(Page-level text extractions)
((
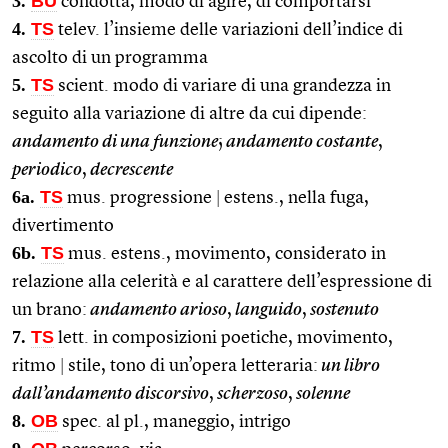
3.
BU
condotta, modo di agire, di comportarsi
4.
TS
telev. l’insieme delle variazioni dell’indice di
ascolto di un programma
5.
TS
scient. modo di variare di una grandezza in
seguito alla variazione di altre da cui dipende:
andamento di una funzione
;
andamento costante
,
periodico
,
decrescente
6a.
TS
mus. progressione
|
estens., nella fuga,
divertimento
6b.
TS
mus. estens., movimento, considerato in
relazione alla celerità e al carattere dell’espressione di
un brano:
andamento arioso
,
languido
,
sostenuto
7.
TS
lett. in composizioni poetiche, movimento,
ritmo
|
stile, tono di un’opera letteraria:
un libro
dall’andamento discorsivo
,
scherzoso
,
solenne
8.
OB
spec. al pl., maneggio, intrigo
))
= Exercise objective =
Leave out every picture and copy the rest of the records exactly.

= Task answer =
3.
BU
condotta, modo di agire, di comportarsi
4.
TS
telev. l’insieme delle variazioni dell’indice di
ascolto di un programma
5.
TS
scient. modo di variare di una grandezza in
seguito alla variazione di altre da cui dipende:
andamento di una funzione
;
andamento costante
,
periodico
,
decrescente
6a.
TS
mus. progressione
|
estens., nella fuga,
divertimento
6b.
TS
mus. estens., movimento, considerato in
relazione alla celerità e al carattere dell’espressione di
un brano:
andamento arioso
,
languido
,
sostenuto
7.
TS
lett. in composizioni poetiche, movimento,
ritmo
|
stile, tono di un’opera letteraria:
un libro
dall’andamento discorsivo
,
scherzoso
,
solenne
8.
OB
spec. al pl., maneggio, intrigo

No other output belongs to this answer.